‘The Woman in Cabin 10’ Movie Review: A Serviceable British Potboiler At Sea

Photo from Netflix

From Jeremy Kibler

There is one woman who was never there (or was she?) and multiple windows in The Woman in Cabin 10 that you’d be forgiven for thinking this was in anyway connected to another Netflix book-to-film adaptation, The Woman in the Window…or even the streamer’s ridiculously self-aware series The Woman in the House Across the Street from the Girl in the Window. More in the mode of Hitchcock’s The Lady Vanishes on a train and the Jodie Foster-starring thriller Flightplan on a plane comes this paranoid whodunit on a yacht. Based on Ruth Ware’s 2016 novel, The Woman in Cabin 10 takes a bit to find its pulse, but as a conventionally engrossing mystery led by Keira Knightley that fills 92 minutes, there are worse ways to spend an evening.

Keira Knightley plays award-winning journalist Laura “Lo” Blacklock, who’s coming hot off a hard-hitting piece that resulted in a female source being drowned to death. In need of a vacation but assigned to a lighter beat by her editor at The Guardian (an inscrutably underused Gugu Mbatha-Raw), it’s fortuitous that Lo then receives an invitation aboard a luxury yacht, the Aurora Borealis. Sailing to Norway for a charity gala, the excursion is hosted by terminally ill Norwegian shipping heiress Anne Bullmer (Lisa Loven Kongsli) and her husband, Richard (Guy Pearce), who plans to dedicate a cancer research foundation in his wife’s name. “It’s a human-interest piece for inhumane times,” Lo reasons.

Once aboard, the reporter finds her surrounded by her old flame, photographer Ben (David Ajala), who’s working the event, and a circle of billionaires, including a bleached-blonde partier (Daniel Ings); a vapid influencer (Kaya Scodelario); a biting gallerist (Hannah Waddingham) and her husband (David Morrissey); and a sober rock star (Christopher Rygh). In the middle of the night at sea, Lo wakes up to the sound of a struggle in the cabin next door—yes, very good, Cabin 10—and off her balcony sees a body in the water. Was someone thrown overboard? Once she alerts the crew, she’s told everyone is accounted for, Cabin 10 was never occupied, and the woman Lo describes never existed. Either Lo is crazy, or she’s being gaslit by every single passenger on board, but she will get to the bottom of it.

On the deepest level, The Woman in Cabin 10 could be about journalistic truth-seeking and giving a voice to the voiceless, but this is more of a serviceable potboiler. It’s also not really interested in skewering the wealthy with much class commentary à la Glass Onion, aside from every rich passenger being painted as aloof and self-centered when a murder has occurred. Again, a straightforward paperback thriller is fine every once in a while. As competently directed by Simon Stone (who co-wrote the script with Joe Shrapnel and Anna Waterhouse from Emma Frost’s adaptation of the novel), the film is never edge-of-your-seat stuff, but it certainly gets some tension out of Lo having more than one brush with danger while piecing together what the bloody hell is going on.

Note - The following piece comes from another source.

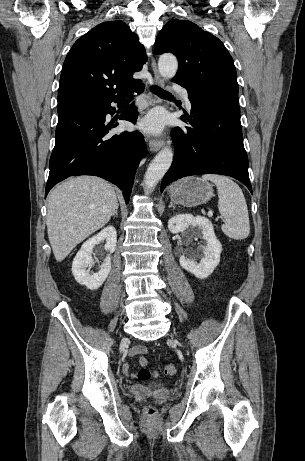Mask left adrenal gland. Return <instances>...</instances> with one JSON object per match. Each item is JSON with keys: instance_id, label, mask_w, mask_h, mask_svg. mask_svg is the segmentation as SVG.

Knightley fights hard to keep Lo Blacklock interesting enough by having a diligent work ethic with a dose of PTSD and a supposedly checkered romantic past. She refuses to be passive, even when others attempt to silence her. The wildly overqualified ensemble is too underserved for one’s liking, but there are flashes of these actors having a ton of fun (particularly Hannah Waddingham), standing as red herrings and gaslighting poor Keira Knightley. It’s clearly by design that they’re all one-note bores. One key casting choice makes the whodunit not particularly surprising, but it’s more about the particulars of that whodunit (the whydunit?).

Once our heroic journo starts investigating the seemingly bottomless bowels of the spectacularly sleek yacht, the mystery of it all keeps you on your toes. Not everything in the plot holds scrutiny, but as a beach read in movie form, The Woman in Cabin 10 serves well enough as an entertaining, satisfying voyage. 

Rating: 3/5

The Woman in Cabin 10 is currently available to stream on Netflix.